On Saturday, medics who examined the imprisoned politician said he had developed a number of neurological diseases “as a result of torture, ill-treatment, inadequate medical care, and a prolonged hunger strike,” referring in the last of these to Saakashvili’s self-imposed starvation, which he endured for 50 days.
In a statement, the doctors revealed that the 53-year-old had been diagnosed with Wernicke encephalopathy, a potentially fatal brain condition, and post-traumatic stress disorder, among other conditions.

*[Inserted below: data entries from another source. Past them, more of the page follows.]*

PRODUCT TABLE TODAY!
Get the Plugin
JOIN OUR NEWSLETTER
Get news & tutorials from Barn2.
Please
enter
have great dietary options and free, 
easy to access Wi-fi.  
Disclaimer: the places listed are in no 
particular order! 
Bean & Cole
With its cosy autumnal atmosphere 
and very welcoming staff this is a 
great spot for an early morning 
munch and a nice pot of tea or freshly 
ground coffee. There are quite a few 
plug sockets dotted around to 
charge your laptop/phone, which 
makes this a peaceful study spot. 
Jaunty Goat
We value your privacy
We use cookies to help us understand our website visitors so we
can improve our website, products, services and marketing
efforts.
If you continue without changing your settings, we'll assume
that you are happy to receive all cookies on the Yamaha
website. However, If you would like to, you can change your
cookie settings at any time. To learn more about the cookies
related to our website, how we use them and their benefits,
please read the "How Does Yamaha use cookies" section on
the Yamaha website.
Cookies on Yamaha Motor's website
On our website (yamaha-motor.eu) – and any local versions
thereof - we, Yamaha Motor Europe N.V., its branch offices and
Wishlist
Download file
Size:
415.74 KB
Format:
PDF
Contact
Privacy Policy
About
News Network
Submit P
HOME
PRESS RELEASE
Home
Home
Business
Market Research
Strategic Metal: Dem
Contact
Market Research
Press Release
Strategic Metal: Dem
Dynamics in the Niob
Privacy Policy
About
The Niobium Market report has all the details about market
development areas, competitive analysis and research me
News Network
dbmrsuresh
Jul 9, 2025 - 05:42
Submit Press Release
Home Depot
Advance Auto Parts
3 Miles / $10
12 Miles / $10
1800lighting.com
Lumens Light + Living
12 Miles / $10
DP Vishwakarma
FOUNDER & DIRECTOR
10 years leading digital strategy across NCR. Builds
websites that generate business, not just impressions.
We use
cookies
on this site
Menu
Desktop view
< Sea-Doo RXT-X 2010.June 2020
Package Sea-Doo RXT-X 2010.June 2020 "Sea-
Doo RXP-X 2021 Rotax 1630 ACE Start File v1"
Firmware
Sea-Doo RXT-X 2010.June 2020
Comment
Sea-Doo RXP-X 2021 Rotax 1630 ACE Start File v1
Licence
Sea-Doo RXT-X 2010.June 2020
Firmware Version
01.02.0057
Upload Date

Psychiatrist Mariam Jishkariani told the AFP news agency the illnesses were a product of Saakashvili’s “psychological torture in prison,” which could leave him incapacitated, she said, if he wasn’t given “proper medical care.”
She said Saakashvili may have been subject to pharmacological abuse, claiming he had been “wrongly prescribed antipsychotic drugs which he hadn’t needed … which could further damage his health.”
In a statement the following day, Elizaveta Yasko, the jailed politician’s girlfriend, who has a seat in the Ukrainian parliament as a lawmaker in the governing Servant of the People party, said the neurological disorders were affecting his cognition, including his coordination and memory.
Last month, the former leader scribbled a note in which he claimed he had been beaten and dragged across asphalt while other inmates looked on and mocked him. In the letter, obtained by Bloomberg, Saakashvili warned that “if the US doesn’t come to my defense, it would be a terrible signal to all pro-Western leaders and populations” in the region.
The former president was detained on October 1, after having covertly entered the country while elections were taking place. After his detention, he refused food for several weeks to decry what he deemed to be his politically motivated imprisonment. The legitimacy of his hunger strike was questioned by Georgian Justice Minister Rati Bregadze, however, who claimed he had eaten porridge and continued to take his medication throughout.
Saakashvili fled the former Soviet republic in 2013 and was at the center of several criminal cases over alleged abuses of power and other offenses during his time in office. He briefly relocated to the US, fearing persecution in Georgia, but moved to Ukraine just two years later and went on to assume the role of governor of Odessa Oblast.
Salome Zourabichvili, the country’s incumbent president, has ruled out any chance of granting a pardon to her predecessor, who is set to serve at least six years in prison if found guilty of the charges.